What does music taste like? What is its scent? How does it feel on your skin? With their new production Tapestries, BitterSuite seek to provide the answers and much more in a uniquely engaging and hugely uplifting performance, that will change the way you hear – and indeed touch, smell and taste – music ever again.

At the beginning of the performance each audience member meets their guide, who is there to help them throughout the experience. Then, they are blindfolded. From here, each guide helps their own member walk, bare footed, into the concert space, where a string quartet awaits. Just the short walk towards this beginning, blind as a bat, brings up questions of trust and feelings of vulnerability which are played upon, in a positive way, throughout the performance. The complete loss of sight is extremely effective in re-tuning the everyday order of the senses – particularly important for an art form for which so much of the experience is based around listening. When visual distractions are impossible, it’s amazing what you can hear.

tapestries

Image: Bittersuite

As the music begins so too is each audience member (for there are several within the space) submerged deeper into the music by their guides. It’s a very physical experience – audience members are tapped, pressed, massaged in rhythm or in feeling with the piece of music playing at that time, their arms raised and dropped, and at one point, their bodies actually lifted in the air. Never has the musical term “movement” been so apt.

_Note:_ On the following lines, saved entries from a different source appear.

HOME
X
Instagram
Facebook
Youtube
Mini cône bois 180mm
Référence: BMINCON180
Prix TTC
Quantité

But members are guided to feel the music, not just through their ears or touch, but through every sense. A tap to the chin by a disembodied hand means it’s time to open mouths and taste whatever secret treat is waiting for them.  At certain points a scent is sprayed and slowly fills the room. It’s a strange and disorientating musical isolation tank, which encourages a different and certainly more intimate approach to appreciating music than your average concert.

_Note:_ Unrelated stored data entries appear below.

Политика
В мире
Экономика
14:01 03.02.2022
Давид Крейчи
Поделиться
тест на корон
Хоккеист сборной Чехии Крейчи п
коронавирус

The music itself is a collaboration between composer Fred Thomas and poet Kayo Cingonyi, using compositions from composer Leos Janacek. It’s at intervals frantic and chilling – but there are moments of peace. One of the most soothing parts in the whole experience comes when hearing Cingonyi’s voice drifting in-between strings. In fact, as much as relying so heavily on a stranger can at first be disconcerting, the experience in itself becomes oddly therapeutic. Very few performances require the audience members to themselves give so much to the act, but in doing so there is an unspoken bond felt between everyone in the room, as everyone works together to bring this piece of music to life.

These moments are let down occasionally by the obscurity of what is needed by the guides. There are no words or verbal commands given – members simply have to follow their movements and guess whether their guides mean them to sit or stand up or walk about the room – which at times can distract from the music being played. Equally, the food surprises don’t work quite as well as other elements in translating across to the music and seem to exist purely to add another sensory dimension to proceedings.

Nevertheless with “Tapestries” BitterSuite has managed to put on a thoughtful and unusual way for audiences to get more out of their music. At the end, as the blindfolds are slipped off, it’s almost surprising to find ourselves in just an ordinary performing space. We’ve been immersed so deeply into another world that reality feels, tastes, smells and sounds a long way away.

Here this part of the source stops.